+++ Given information

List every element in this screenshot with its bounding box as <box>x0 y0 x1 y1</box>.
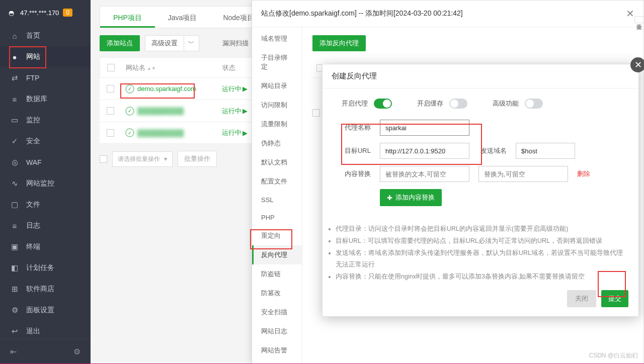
toggle-cache[interactable] <box>449 99 467 109</box>
row-checkbox[interactable] <box>107 85 114 93</box>
sidebar-header: ◓ 47.***.***.170 0 <box>0 0 91 25</box>
toggle-row: 开启代理 开启缓存 高级功能 <box>342 99 619 109</box>
sidebar-item-waf[interactable]: ◎WAF <box>0 152 91 173</box>
play-icon: ▶ <box>243 129 248 137</box>
cron-icon: ◧ <box>10 263 19 272</box>
batch-checkbox[interactable] <box>100 155 107 163</box>
menu-tamper[interactable]: 防篡改 <box>252 284 302 303</box>
add-content-replace-button[interactable]: ✚添加内容替换 <box>380 189 442 206</box>
close-button[interactable]: 关闭 <box>567 290 596 307</box>
sidebar-item-security[interactable]: ✓安全 <box>0 131 91 152</box>
close-icon[interactable]: ✕ <box>626 8 634 20</box>
sidebar-item-label: 终端 <box>26 242 40 251</box>
sidebar-item-website[interactable]: ●网站 <box>0 46 91 67</box>
menu-sitedir[interactable]: 网站目录 <box>252 76 302 96</box>
enterprise-tag[interactable]: 企业版 <box>634 16 644 23</box>
site-name-cell[interactable]: ✓demo.sparkaigf.com <box>125 84 211 94</box>
sidebar-item-sitemonitor[interactable]: ∿网站监控 <box>0 173 91 194</box>
sidebar-item-monitor[interactable]: ▭监控 <box>0 110 91 131</box>
sidebar-item-home[interactable]: ⌂首页 <box>0 25 91 46</box>
menu-reverseproxy[interactable]: 反向代理 <box>252 245 302 264</box>
tab-java[interactable]: Java项目 <box>155 7 210 28</box>
sidebar-item-store[interactable]: ⊞软件商店 <box>0 279 91 300</box>
add-site-button[interactable]: 添加站点 <box>100 35 140 51</box>
toggle-cache-label: 开启缓存 <box>417 99 443 108</box>
menu-sitelog[interactable]: 网站日志 <box>252 322 302 341</box>
security-icon: ✓ <box>10 137 19 146</box>
play-icon: ▶ <box>243 85 248 93</box>
database-icon: ≡ <box>10 95 19 104</box>
proxy-filter-checkbox[interactable] <box>312 109 320 117</box>
sidebar-item-logs[interactable]: ≡日志 <box>0 215 91 236</box>
menu-redirect[interactable]: 重定向 <box>252 226 302 245</box>
menu-php[interactable]: PHP <box>252 209 302 226</box>
label-content-replace: 内容替换 <box>342 169 371 178</box>
menu-access[interactable]: 访问限制 <box>252 96 302 115</box>
site-name-cell[interactable]: ✓██████████ <box>125 107 211 116</box>
advanced-dropdown[interactable]: ﹀ <box>184 35 199 51</box>
sitemonitor-icon: ∿ <box>10 179 19 188</box>
shield-icon: ◓ <box>7 9 15 17</box>
row-checkbox[interactable] <box>107 107 114 115</box>
add-reverse-proxy-button[interactable]: 添加反向代理 <box>312 35 366 51</box>
input-target-url[interactable] <box>380 143 469 159</box>
alert-badge[interactable]: 0 <box>63 9 72 17</box>
terminal-icon: ▣ <box>10 242 19 251</box>
play-icon: ▶ <box>243 107 248 115</box>
settings-gear-icon[interactable]: ⚙ <box>73 347 80 356</box>
menu-ssl[interactable]: SSL <box>252 191 302 209</box>
col-status[interactable]: 状态 <box>222 63 235 72</box>
modal2-footer: 关闭 提交 <box>323 283 638 309</box>
sidebar-item-ftp[interactable]: ⇄FTP <box>0 67 91 88</box>
sidebar-item-label: FTP <box>26 74 39 82</box>
menu-traffic[interactable]: 流量限制 <box>252 115 302 134</box>
sidebar-item-settings[interactable]: ⚙面板设置 <box>0 300 91 321</box>
batch-select[interactable]: 请选择批量操作▾ <box>112 151 173 167</box>
input-replace-from[interactable] <box>380 166 469 182</box>
tip-item: 发送域名：将域名添加到请求头传递到代理服务器，默认为目标URL域名，若设置不当可… <box>336 247 624 271</box>
input-send-domain[interactable] <box>516 143 575 159</box>
menu-domain[interactable]: 域名管理 <box>252 29 302 48</box>
toggle-proxy[interactable] <box>374 99 392 109</box>
toggle-advanced[interactable] <box>525 99 543 109</box>
sidebar-item-label: 数据库 <box>26 95 47 104</box>
menu-subdir[interactable]: 子目录绑定 <box>252 48 302 76</box>
submit-button[interactable]: 提交 <box>601 290 628 307</box>
tab-php[interactable]: PHP项目 <box>100 7 155 28</box>
sidebar: ◓ 47.***.***.170 0 ⌂首页 ●网站 ⇄FTP ≡数据库 ▭监控… <box>0 0 91 364</box>
gear-icon: ⚙ <box>10 306 19 315</box>
waf-icon: ◎ <box>10 158 19 167</box>
home-icon: ⌂ <box>10 32 19 40</box>
menu-config[interactable]: 配置文件 <box>252 172 302 191</box>
input-replace-to[interactable] <box>478 166 568 182</box>
sidebar-item-cron[interactable]: ◧计划任务 <box>0 257 91 279</box>
select-all-checkbox[interactable] <box>107 64 115 71</box>
chevron-down-icon: ▾ <box>164 155 167 162</box>
sidebar-item-label: 软件商店 <box>26 285 54 294</box>
menu-sitealert[interactable]: 网站告警 <box>252 341 302 360</box>
sidebar-item-terminal[interactable]: ▣终端 <box>0 236 91 257</box>
menu-defaultdoc[interactable]: 默认文档 <box>252 153 302 172</box>
site-name-cell[interactable]: ✓██████████ <box>125 128 211 137</box>
collapse-icon[interactable]: ⇤ <box>10 347 17 356</box>
vuln-label: 漏洞扫描 <box>222 39 249 48</box>
sidebar-item-label: 日志 <box>26 221 40 230</box>
status-running: 运行中▶ <box>222 128 248 137</box>
sidebar-item-database[interactable]: ≡数据库 <box>0 88 91 110</box>
delete-replace-button[interactable]: 删除 <box>577 169 590 178</box>
menu-antilink[interactable]: 防盗链 <box>252 264 302 284</box>
row-checkbox[interactable] <box>107 129 114 137</box>
batch-action-button[interactable]: 批量操作 <box>178 151 217 167</box>
tip-item: 目标URL：可以填写你需要代理的站点，目标URL必须为可正常访问的URL，否则将… <box>336 235 624 247</box>
close-icon[interactable]: ✕ <box>630 57 644 72</box>
status-running: 运行中▶ <box>222 107 248 116</box>
advanced-settings-button[interactable]: 高级设置 <box>145 35 184 51</box>
menu-rewrite[interactable]: 伪静态 <box>252 134 302 153</box>
menu-other[interactable]: 其他设置 <box>252 360 302 363</box>
input-proxy-name[interactable] <box>380 120 469 136</box>
sidebar-item-files[interactable]: ▢文件 <box>0 194 91 215</box>
status-running: 运行中▶ <box>222 84 248 94</box>
menu-scan[interactable]: 安全扫描 <box>252 303 302 322</box>
col-sitename[interactable]: 网站名▲▼ <box>126 63 211 72</box>
tip-item: 代理目录：访问这个目录时将会把目标URL的内容返回并显示(需要开启高级功能) <box>336 223 624 235</box>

++++++

The answer must be every line of the data that holds the word "软件商店".

sidebar-item-store[interactable]: ⊞软件商店 <box>0 279 91 300</box>
sidebar-item-label: 软件商店 <box>26 285 54 294</box>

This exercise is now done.